The 7-Star Refund Experience
Refunds problem is far from getting solved. On a daily basis, we see new kinds of errors and issues across gateways and integrations. New integrations come up with their own set of tribulations.
In my opinion, in an organization that aggregates close to 50+ third-party integrations and caters to millions of transactions every day, that’s just the way of life. If you look into the numbers, we’ve decreased our weekly Refund failures by 99.95% from March. With Scrooge, we were also able to set-up an Actionable dashboard so that the Finance Operations team could forefront all Refund issues in a structured and timely manner, thereby preventing escalations. The process now keeps evolving with the onslaught of new integrations and exciting new FinTech products.

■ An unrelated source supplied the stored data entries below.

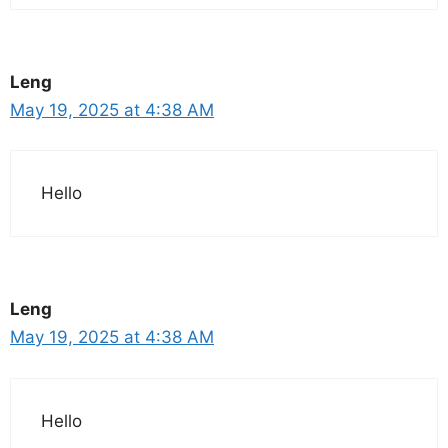
Leng
May 19, 2025 at 4:38 AM
Hello
Leng
May 19, 2025 at 4:38 AM
Hello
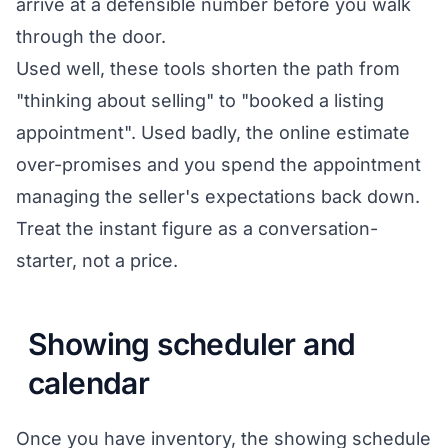
arrive at a defensible number before you walk
through the door.
Used well, these tools shorten the path from
"thinking about selling" to "booked a listing
appointment". Used badly, the online estimate
over-promises and you spend the appointment
managing the seller's expectations back down.
Treat the instant figure as a conversation-
starter, not a price.
Showing scheduler and
calendar
Once you have inventory, the showing schedule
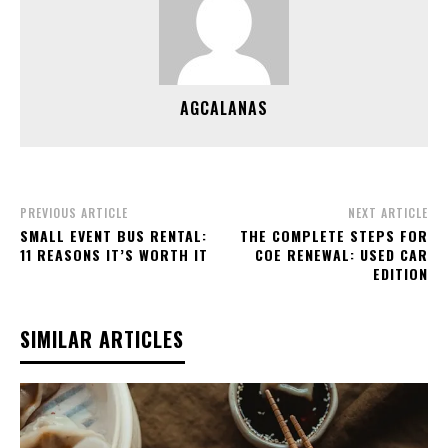
AGCALANAS
PREVIOUS ARTICLE
NEXT ARTICLE
SMALL EVENT BUS RENTAL:
THE COMPLETE STEPS FOR
11 REASONS IT’S WORTH IT
COE RENEWAL: USED CAR
EDITION
SIMILAR ARTICLES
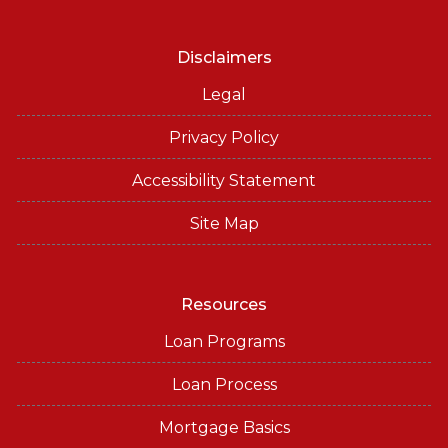
Disclaimers
Legal
Privacy Policy
Accessibility Statement
Site Map
Resources
Loan Programs
Loan Process
Mortgage Basics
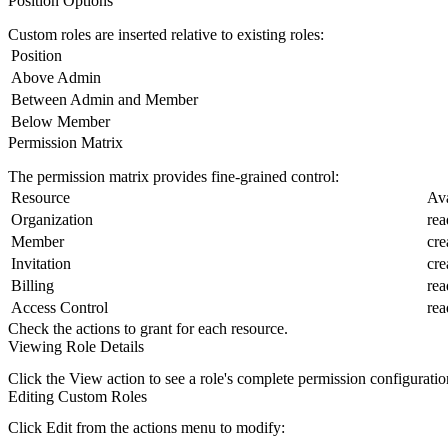
Position Options
Custom roles are inserted relative to existing roles:
Position
Above Admin
Between Admin and Member
Below Member
Permission Matrix
The permission matrix provides fine-grained control:
Resource
Ava
Organization
rea
Member
cre
Invitation
cre
Billing
rea
Access Control
rea
Check the actions to grant for each resource.
Viewing Role Details
Click the
View
action to see a role's complete permission configuratio
Editing Custom Roles
Click
Edit
from the actions menu to modify:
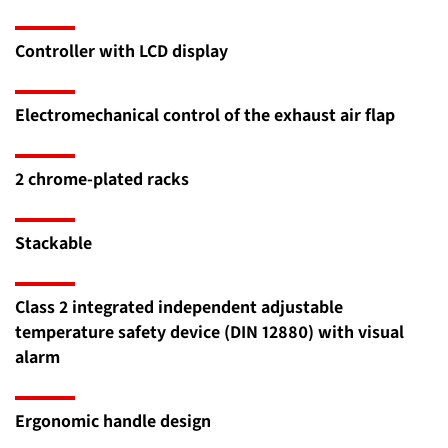
Controller with LCD display
Electromechanical control of the exhaust air flap
2 chrome-plated racks
Stackable
Class 2 integrated independent adjustable
temperature safety device (DIN 12880) with visual
alarm
Ergonomic handle design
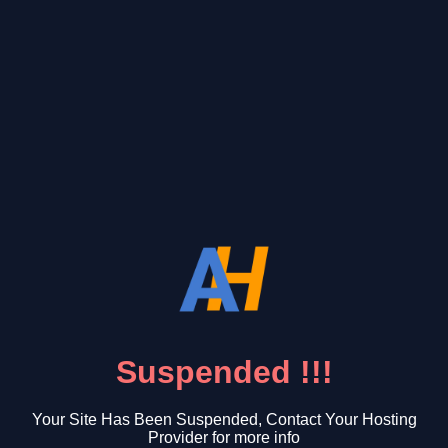
Suspended !!!
Your Site Has Been Suspended, Contact Your Hosting
Provider for more info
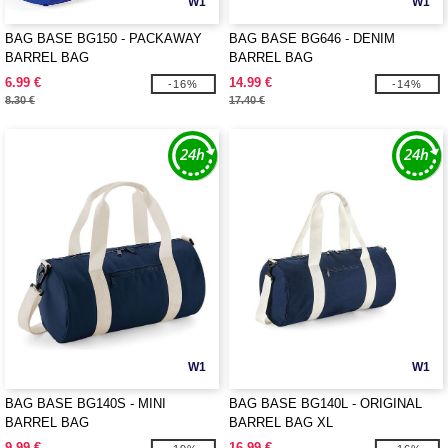
W1
W1
BAG BASE BG150 - PACKAWAY
BAG BASE BG646 - DENIM
BARREL BAG
BARREL BAG
6.99 €
14.99 €
-16%
-14%
8.30 €
17.40 €
W1
W1
BAG BASE BG140S - MINI
BAG BASE BG140L - ORIGINAL
BARREL BAG
BARREL BAG XL
9.99 €
16.99 €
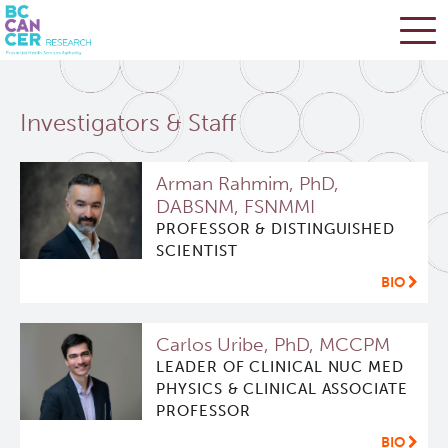
Skip
Search
to
Investigators & Staff
main
BC Cancer Research
content
Arman Rahmim, PhD,
Office of Research Administration
DABSNM, FSNMMI
PROFESSOR & DISTINGUISHED
Cancer Control Research
SCIENTIST
BIO
Terry Fox Laboratory
Carlos Uribe, PhD, MCCPM
Molecular Oncology
LEADER OF CLINICAL NUC MED
PHYSICS & CLINICAL ASSOCIATE
PROFESSOR
Integrative Oncology
BIO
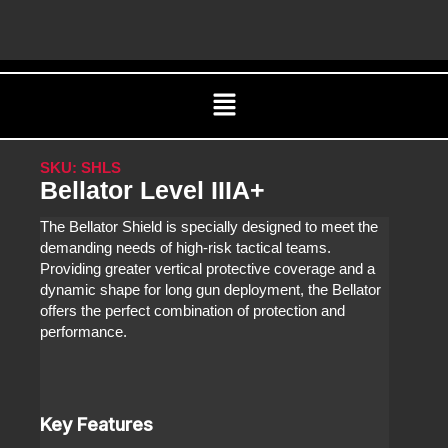
Skip
C
to
content
Menu
SKU: SHLS
Bellator Level IIIA+
The Bellator Shield is specially designed to meet the
demanding needs of high-risk tactical teams.
Providing greater vertical protective coverage and a
dynamic shape for long gun deployment, the Bellator
offers the perfect combination of protection and
performance.
Key Features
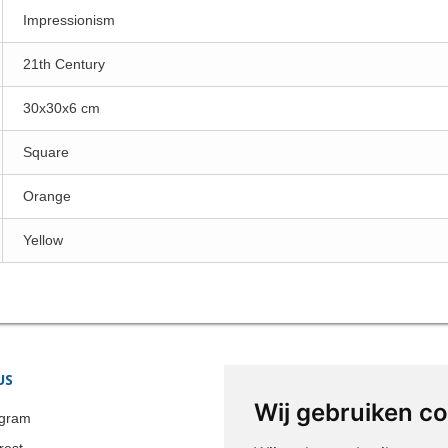
Impressionism
21th Century
30x30x6 cm
Square
Orange
Yellow
US
STORE INFORMATION
Wij gebruiken c
Colonia-Art b.v.
agram
Call us now:
+31 651 338 257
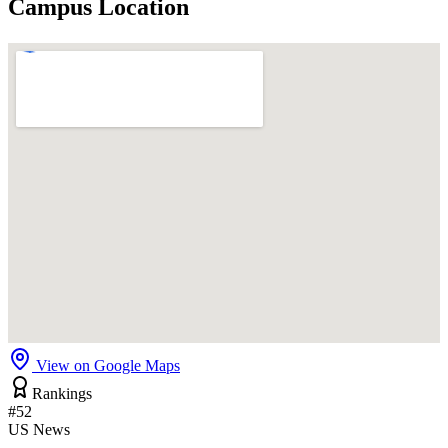
Campus Location
View on Google Maps
Rankings
#52
US News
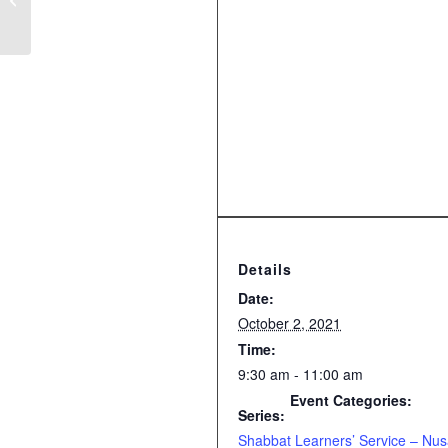
Details
Date:
October 2, 2021
Time:
9:30 am - 11:00 am
Event Categories:
Series:
Shabbat Learners’ Service – Nu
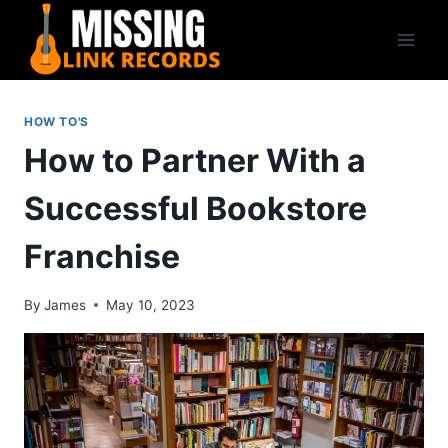
Skip
to
content
HOW TO'S
How to Partner With a
Successful Bookstore
Franchise
By
James
May 10, 2023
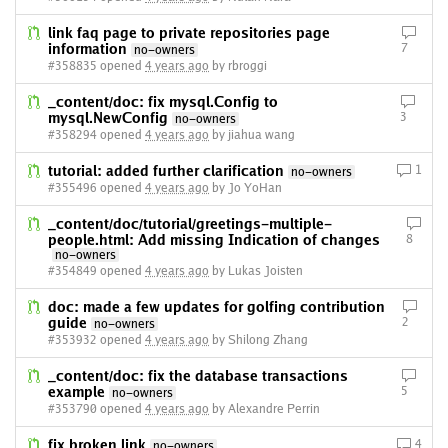
link faq page to private repositories page
information
7
no-owners
#358835 opened
4 years ago
by rbroggi
_content/doc: fix mysql.Config to
mysql.NewConfig
3
no-owners
#358294 opened
4 years ago
by jiahua wang
tutorial: added further clarification
1
no-owners
#355496 opened
4 years ago
by Jo YoHan
_content/doc/tutorial/greetings-multiple-
people.html: Add missing Indication of changes
8
no-owners
#354849 opened
4 years ago
by Lukas Joisten
doc: made a few updates for golfing contribution
guide
2
no-owners
#353932 opened
4 years ago
by Shilong Zhang
_content/doc: fix the database transactions
example
5
no-owners
#353790 opened
4 years ago
by Alexandre Perrin
fix broken link
4
no-owners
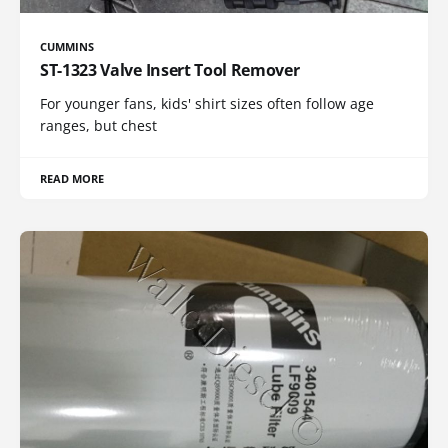
CUMMINS
ST-1323 Valve Insert Tool Remover
For younger fans, kids' shirt sizes often follow age
ranges, but chest
READ MORE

With Instant Refunds now in the foray, we are now challenging the status quo by delivering the refund amount to the end-customer within a minute. This breaks the inherent barrier towards refunds in the minds of the end-consumers and develops a unique selling point for the merchant using Razorpay’s services. This shall also boost the overall internet economy by increasing the trust of the end-consumer in the digital payment ecosystem, absolving her of the hassle of people and processes in this digital world.
The idea is pretty simple. If Payments take less than a minute to complete then why should refunds take 5 days?
If you are interested in solving similar problems and want to march onto a career in Fintech and Payments, we are growing the team across functions and levels. Do check out our current open positions here.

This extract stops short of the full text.